### YOUR INSTRUCTIONS
Repeat each entry as written and leave the images out of the copy.

Transcribed page contents:
== Segment start ==
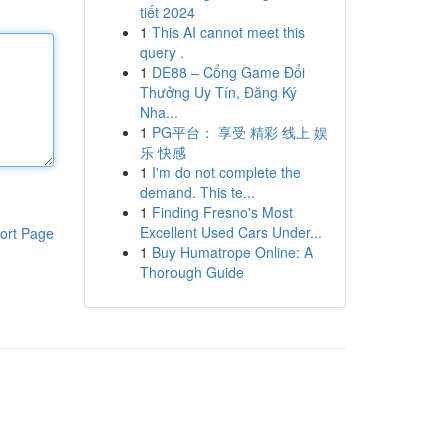
tiết 2024
1
This AI cannot meet this
query .
1
DE88 – Cổng Game Đổi
Thưởng Uy Tín, Đăng Ký
Nha...
1
PG平台： 享受 精彩 线上 娱
乐 快感
1
I'm do not complete the
demand. This te...
1
Finding Fresno's Most
Excellent Used Cars Under...
ort Page
1
Buy Humatrope Online: A
Thorough Guide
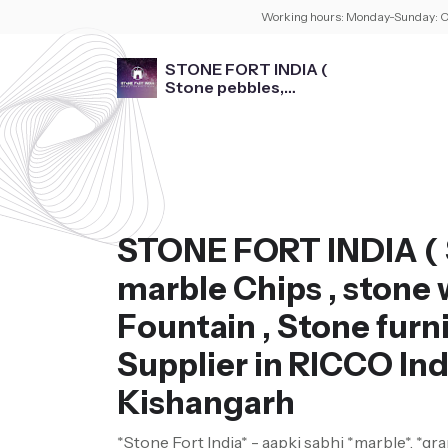
Working hours:
Monday-Sunday: O
STONE FORT INDIA (
Stone pebbles,
marble Chips , stone
washbasin , Fountain ,
Stone furniture )
STONE FORT INDIA ( 
marble Chips , stone 
Fountain , Stone furni
Supplier in RICCO Ind
Kishangarh
*Stone Fort India* - aapki sabhi *marble*, *gra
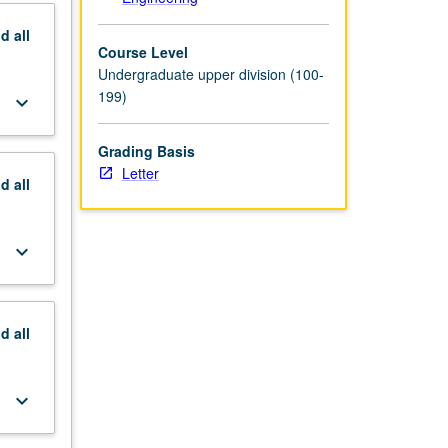
nd
all
Course Level
Undergraduate upper division (100-
199)
keyboard_arrow_down
Grading Basis
Letter
nd
all
keyboard_arrow_down
nd
all
keyboard_arrow_down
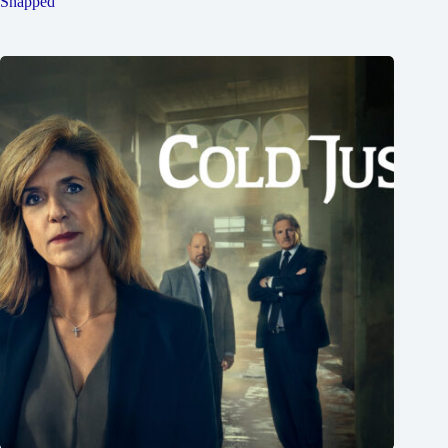
Snapped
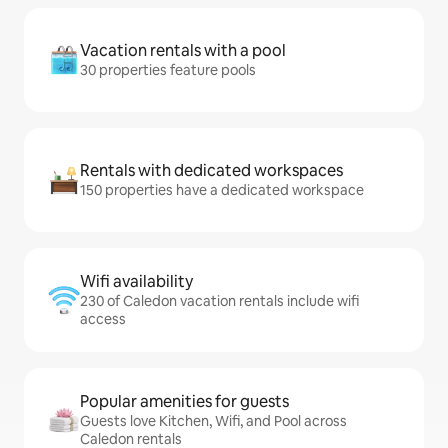
Vacation rentals with a pool
30 properties feature pools
Rentals with dedicated workspaces
150 properties have a dedicated workspace
Wifi availability
230 of Caledon vacation rentals include wifi
access
Popular amenities for guests
Guests love Kitchen, Wifi, and Pool across
Caledon rentals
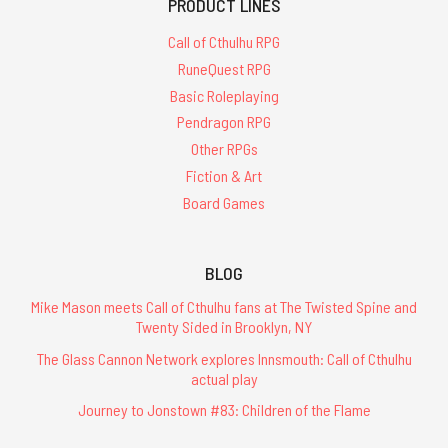
PRODUCT LINES
Call of Cthulhu RPG
RuneQuest RPG
Basic Roleplaying
Pendragon RPG
Other RPGs
Fiction & Art
Board Games
BLOG
Mike Mason meets Call of Cthulhu fans at The Twisted Spine and
Twenty Sided in Brooklyn, NY
The Glass Cannon Network explores Innsmouth: Call of Cthulhu
actual play
Journey to Jonstown #83: Children of the Flame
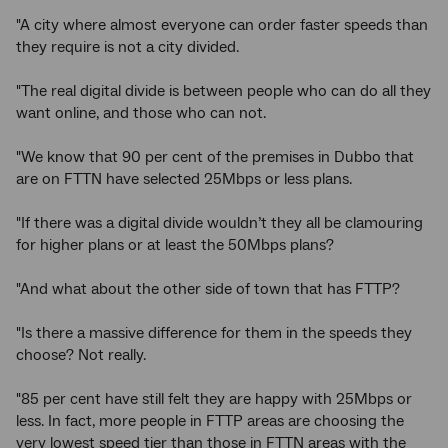
"A city where almost everyone can order faster speeds than
they require is not a city divided.
"The real digital divide is between people who can do all they
want online, and those who can not.
"We know that 90 per cent of the premises in Dubbo that
are on FTTN have selected 25Mbps or less plans.
"If there was a digital divide wouldn’t they all be clamouring
for higher plans or at least the 50Mbps plans?
"And what about the other side of town that has FTTP?
"Is there a massive difference for them in the speeds they
choose? Not really.
"85 per cent have still felt they are happy with 25Mbps or
less. In fact, more people in FTTP areas are choosing the
very lowest speed tier than those in FTTN areas with the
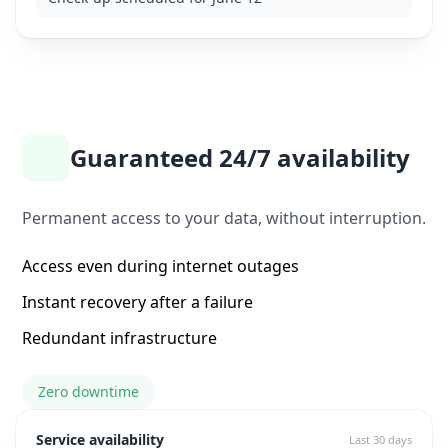
Guaranteed 24/7 availability
Permanent access to your data, without interruption.
Access even during internet outages
Instant recovery after a failure
Redundant infrastructure
Zero downtime
Service availability
Last 30 days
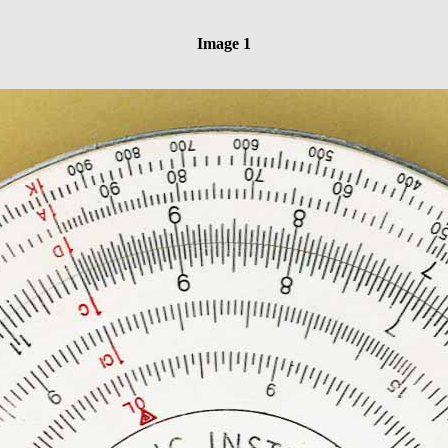
Image 1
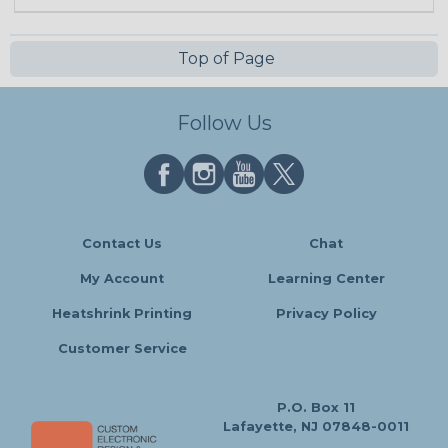
Top of Page
Follow Us
Contact Us
Chat
My Account
Learning Center
Heatshrink Printing
Privacy Policy
Customer Service
P.O. Box 11
Lafayette, NJ 07848-0011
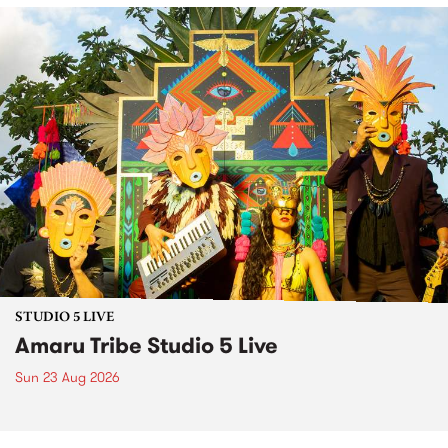
STUDIO 5 LIVE
Amaru Tribe Studio 5 Live
Sun 23 Aug 2026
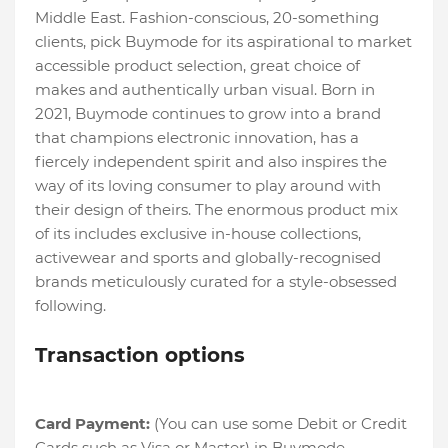
Middle East. Fashion-conscious, 20-something
clients, pick Buymode for its aspirational to market
accessible product selection, great choice of
makes and authentically urban visual. Born in
2021, Buymode continues to grow into a brand
that champions electronic innovation, has a
fiercely independent spirit and also inspires the
way of its loving consumer to play around with
their design of theirs. The enormous product mix
of its includes exclusive in-house collections,
activewear and sports and globally-recognised
brands meticulously curated for a style-obsessed
following.
Transaction options
Card Payment:
(You can use some Debit or Credit
Cards such as Visa or Master) in Buymode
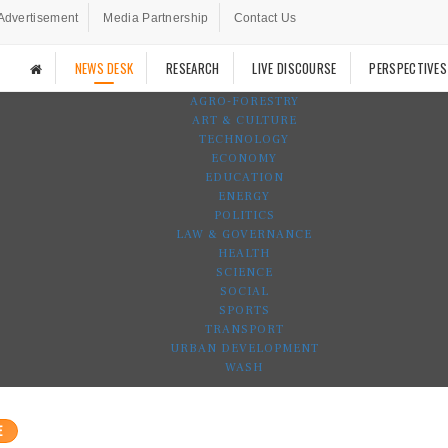
Advertisement
Media Partnership
Contact Us
NEWS DESK
RESEARCH
LIVE DISCOURSE
PERSPECTIVES
AGRO-FORESTRY
ART & CULTURE
TECHNOLOGY
ECONOMY
EDUCATION
ENERGY
POLITICS
LAW & GOVERNANCE
HEALTH
SCIENCE
SOCIAL
SPORTS
TRANSPORT
URBAN DEVELOPMENT
WASH
E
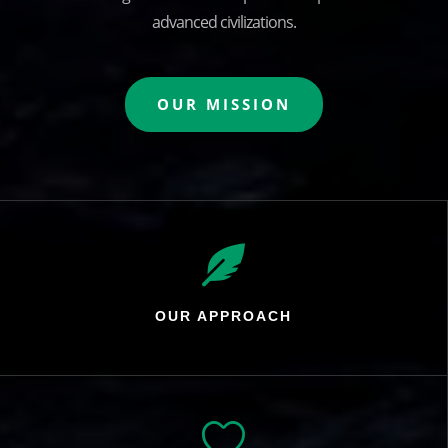
advanced civilizations.
OUR MISSION

OUR APPROACH

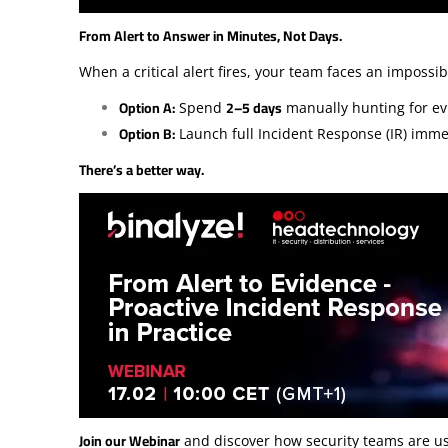
From Alert to Answer in Minutes, Not Days.
When a critical alert fires, your team faces an impossib
Option A:
2–5 days
Spend
manually hunting for ev
Option B:
Launch full Incident Response (IR) imm
There’s a better way.
Join our Webinar
and discover how security teams are u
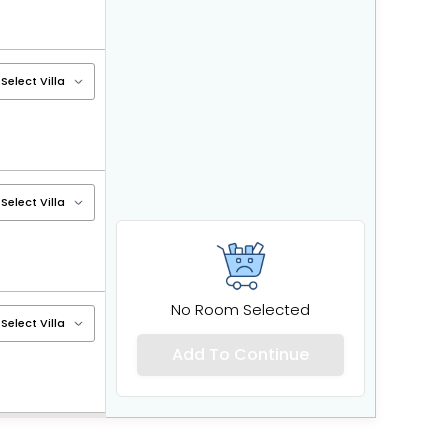
No Room Selected
Add To Continue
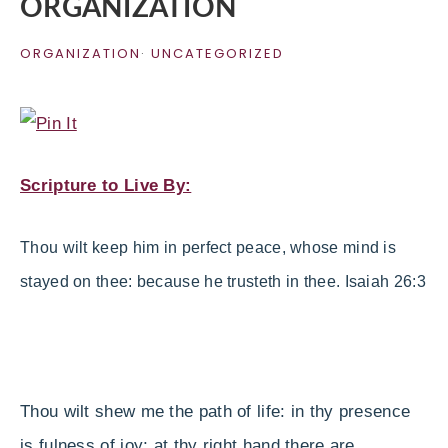
ORGANIZATION
ORGANIZATION
·
UNCATEGORIZED
Scripture to Live By:
Thou
wilt
keep
him
in
perfect
peace
, whose mind is
stayed on thee: because he trusteth
in
thee. Isaiah 26:3
Thou wilt shew me the path of life: in thy presence
is fulness of joy; at thy right hand there are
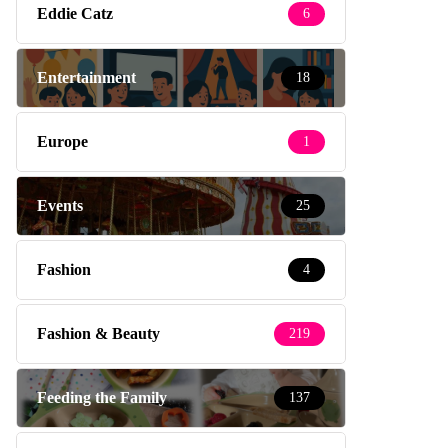
Eddie Catz
6
Entertainment
18
Europe
1
Events
25
Fashion
4
Fashion & Beauty
219
Feeding the Family
137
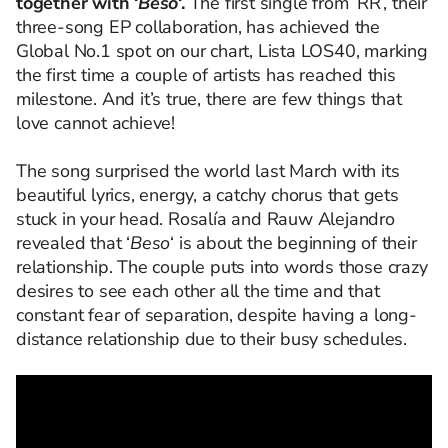
together with ‘
Beso
‘.
The first single from ‘RR’, their
three-song EP collaboration, has achieved the
Global No.1 spot on our chart, Lista LOS40, marking
the first time a couple of artists has reached this
milestone. And it’s true, there are few things that
love cannot achieve!
The song surprised the world last March with its
beautiful lyrics, energy, a catchy chorus that gets
stuck in your head. Rosalía and Rauw Alejandro
revealed that ‘
Beso
‘ is about the beginning of their
relationship. The couple puts into words those crazy
desires to see each other all the time and that
constant fear of separation, despite having a long-
distance relationship due to their busy schedules.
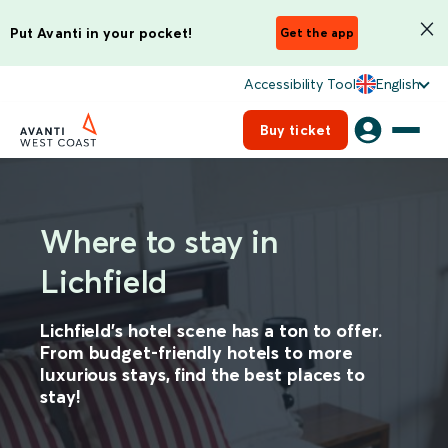
Put Avanti in your pocket!
Get the app
Accessibility Tool
English
Buy ticket
Where to stay in
Lichfield
Lichfield’s hotel scene has a ton to offer.
From budget-friendly hotels to more
luxurious stays, find the best places to
stay!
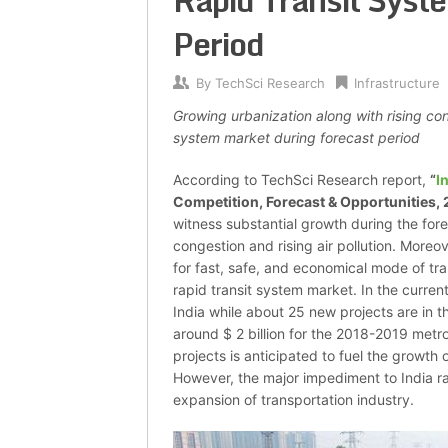
Rapid Transit Syst
Period
By
TechSci Research
Infrastructure
Growing urbanization along with rising con
system market during forecast period
According to TechSci Research report,
“
I
Competition, Forecast & Opportunities,
witness substantial growth during the for
congestion and rising air pollution. Moreo
for fast, safe, and economical mode of tran
rapid transit system market. In the current
India while about 25 new projects are in t
around $ 2 billion for the 2018-2019 metr
projects is anticipated to fuel the growth 
However, the major impediment to India rap
expansion of transportation industry.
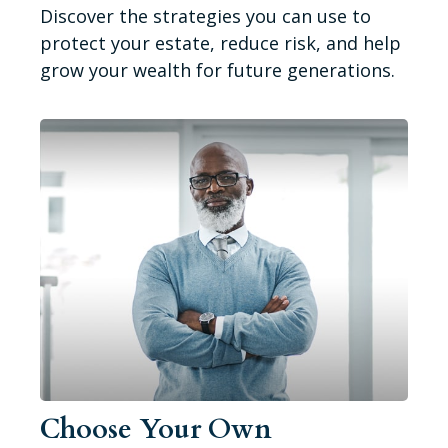
Discover the strategies you can use to
protect your estate, reduce risk, and help
grow your wealth for future generations.
Choose Your Own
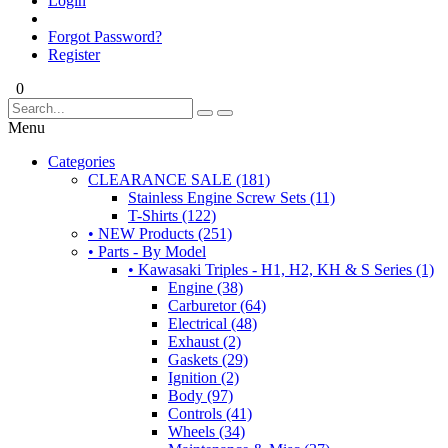
Login
Forgot Password?
Register
0
Menu
Categories
CLEARANCE SALE (181)
Stainless Engine Screw Sets (11)
T-Shirts (122)
• NEW Products (251)
• Parts - By Model
• Kawasaki Triples - H1, H2, KH & S Series (1)
Engine (38)
Carburetor (64)
Electrical (48)
Exhaust (2)
Gaskets (29)
Ignition (2)
Body (97)
Controls (41)
Wheels (34)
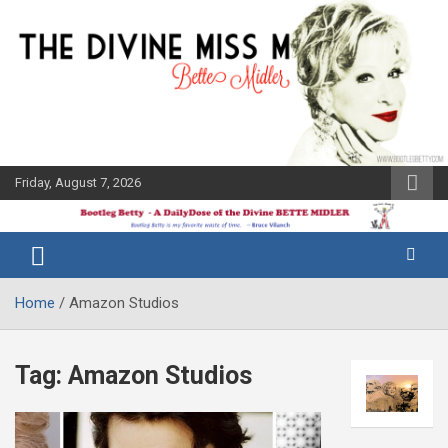
Skip
to
content
Friday, August 7, 2026
The Bette
Bootleg
Midler Blog
Betty
Home
Amazon Studios
Tag:
Amazon Studios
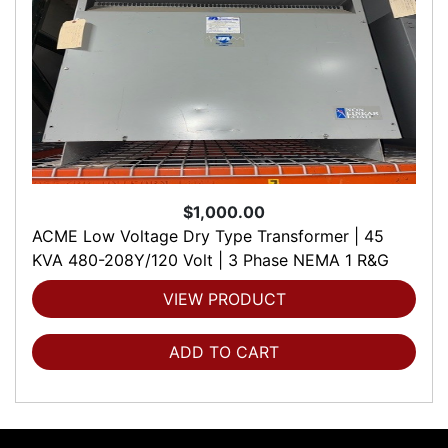
$1,000.00
ACME Low Voltage Dry Type Transformer | 45
KVA 480-208Y/120 Volt | 3 Phase NEMA 1 R&G
VIEW PRODUCT
ADD TO CART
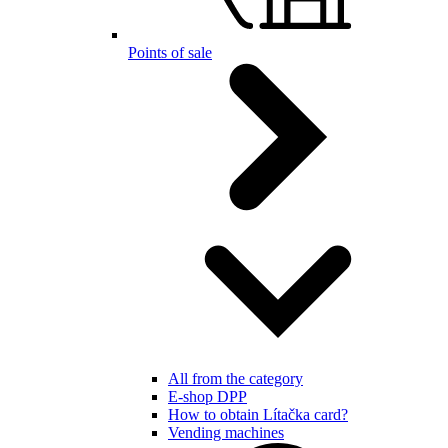
Points of sale
All from the category
E-shop DPP
How to obtain Lítačka card?
Vending machines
== Segment end ==
### COMPLETED TASK
tiết 2024
1
This AI cannot meet this
query .
1
DE88 – Cổng Game Đổi
Thưởng Uy Tín, Đăng Ký
Nha...
1
PG平台： 享受 精彩 线上 娱
乐 快感
1
I'm do not complete the
demand. This te...
1
Finding Fresno's Most
Excellent Used Cars Under...
ort Page
1
Buy Humatrope Online: A
Thorough Guide
Working hours:
Monday-Sunday: O
STONE FORT INDIA (
Stone pebbles,
marble Chips , stone
washbasin , Fountain ,
Stone furniture )
STONE FORT INDIA ( 
marble Chips , stone 
Fountain , Stone furni
Supplier in RICCO Ind
Kishangarh
*Stone Fort India* - aapki sabhi *marble*, *gra
nd
all
Course Level
Undergraduate upper division (100-
199)
keyboard_arrow_down
Grading Basis
Letter
nd
all
keyboard_arrow_down
nd
all
keyboard_arrow_down
Snapped
Vacation rentals with a pool
30 properties feature pools
Rentals with dedicated workspaces
150 properties have a dedicated workspace
Wifi availability
230 of Caledon vacation rentals include wifi
access
Popular amenities for guests
Guests love Kitchen, Wifi, and Pool across
Caledon rentals
PRODUCT LINES
Call of Cthulhu RPG
RuneQuest RPG
Basic Roleplaying
Pendragon RPG
Other RPGs
Fiction & Art
Board Games
BLOG
Mike Mason meets Call of Cthulhu fans at The Twisted Spine and
Twenty Sided in Brooklyn, NY
The Glass Cannon Network explores Innsmouth: Call of Cthulhu
actual play
Journey to Jonstown #83: Children of the Flame
"A city where almost everyone can order faster speeds than
they require is not a city divided.
"The real digital divide is between people who can do all they
want online, and those who can not.
"We know that 90 per cent of the premises in Dubbo that
are on FTTN have selected 25Mbps or less plans.
"If there was a digital divide wouldn’t they all be clamouring
for higher plans or at least the 50Mbps plans?
"And what about the other side of town that has FTTP?
"Is there a massive difference for them in the speeds they
choose? Not really.
"85 per cent have still felt they are happy with 25Mbps or
less. In fact, more people in FTTP areas are choosing the
very lowest speed tier than those in FTTN areas with the
Guaranteed 24/7 availability
Permanent access to your data, without interruption.
Access even during internet outages
Instant recovery after a failure
Redundant infrastructure
Zero downtime
Service availability
Last 30 days
Image 1
Top of Page
Follow Us
Contact Us
Chat
My Account
Learning Center
Heatshrink Printing
Privacy Policy
Customer Service
P.O. Box 11
Lafayette, NJ 07848-0011
STUDIO 5 LIVE
Amaru Tribe Studio 5 Live
Sun 23 Aug 2026
Middle East. Fashion-conscious, 20-something
clients, pick Buymode for its aspirational to market
accessible product selection, great choice of
makes and authentically urban visual. Born in
2021, Buymode continues to grow into a brand
that champions electronic innovation, has a
fiercely independent spirit and also inspires the
way of its loving consumer to play around with
their design of theirs. The enormous product mix
of its includes exclusive in-house collections,
activewear and sports and globally-recognised
brands meticulously curated for a style-obsessed
following.
Transaction options
Card Payment:
(You can use some Debit or Credit
Cards such as Visa or Master) in Buymode
Advertisement
Media Partnership
Contact Us
NEWS DESK
RESEARCH
LIVE DISCOURSE
PERSPECTIVES
AGRO-FORESTRY
ART & CULTURE
TECHNOLOGY
ECONOMY
EDUCATION
ENERGY
POLITICS
LAW & GOVERNANCE
HEALTH
SCIENCE
SOCIAL
SPORTS
TRANSPORT
URBAN DEVELOPMENT
WASH
E
advanced civilizations.
OUR MISSION

OUR APPROACH

From Alert to Answer in Minutes, Not Days.
When a critical alert fires, your team faces an impossib
Option A:
2–5 days
Spend
manually hunting for ev
Option B:
Launch full Incident Response (IR) imm
There’s a better way.
Join our Webinar
and discover how security teams are u
No Room Selected
Add To Continue
ORGANIZATION
ORGANIZATION
·
UNCATEGORIZED
Scripture to Live By:
Thou
wilt
keep
him
in
perfect
peace
, whose mind is
stayed on thee: because he trusteth
in
thee. Isaiah 26:3
Thou wilt shew me the path of life: in thy presence
is fulness of joy; at thy right hand there are
Eddie Catz
6
Entertainment
18
Europe
1
Events
25
Fashion
4
Fashion & Beauty
219
Feeding the Family
137
together with ‘
Beso
‘.
The first single from ‘RR’, their
three-song EP collaboration, has achieved the
Global No.1 spot on our chart, Lista LOS40, marking
the first time a couple of artists has reached this
milestone. And it’s true, there are few things that
love cannot achieve!
The song surprised the world last March with its
beautiful lyrics, energy, a catchy chorus that gets
stuck in your head. Rosalía and Rauw Alejandro
revealed that ‘
Beso
‘ is about the beginning of their
relationship. The couple puts into words those crazy
desires to see each other all the time and that
constant fear of separation, despite having a long-
distance relationship due to their busy schedules.
Put Avanti in your pocket!
Get the app
Accessibility Tool
English
Buy ticket
Where to stay in
Lichfield
Lichfield’s hotel scene has a ton to offer.
From budget-friendly hotels to more
luxurious stays, find the best places to
stay!
Rapid Transit Syst
Period
By
TechSci Research
Infrastructure
Growing urbanization along with rising con
system market during forecast period
According to TechSci Research report,
“
I
Competition, Forecast & Opportunities,
witness substantial growth during the for
congestion and rising air pollution. Moreo
for fast, safe, and economical mode of tran
rapid transit system market. In the current
India while about 25 new projects are in t
around $ 2 billion for the 2018-2019 metr
projects is anticipated to fuel the growth 
However, the major impediment to India rap
expansion of transportation industry.
Discover the strategies you can use to
protect your estate, reduce risk, and help
grow your wealth for future generations.
Choose Your Own
Login
Forgot Password?
Register
0
Menu
Categories
CLEARANCE SALE (181)
Stainless Engine Screw Sets (11)
T-Shirts (122)
• NEW Products (251)
• Parts - By Model
• Kawasaki Triples - H1, H2, KH & S Series (1)
Engine (38)
Carburetor (64)
Electrical (48)
Exhaust (2)
Gaskets (29)
Ignition (2)
Body (97)
Controls (41)
Wheels (34)
Skip
to
content
Friday, August 7, 2026
The Bette
Bootleg
Midler Blog
Betty
Home
Amazon Studios
Tag:
Amazon Studios
$1,000.00
ACME Low Voltage Dry Type Transformer | 45
KVA 480-208Y/120 Volt | 3 Phase NEMA 1 R&G
VIEW PRODUCT
ADD TO CART
Points of sale
All from the category
E-shop DPP
How to obtain Lítačka card?
Vending machines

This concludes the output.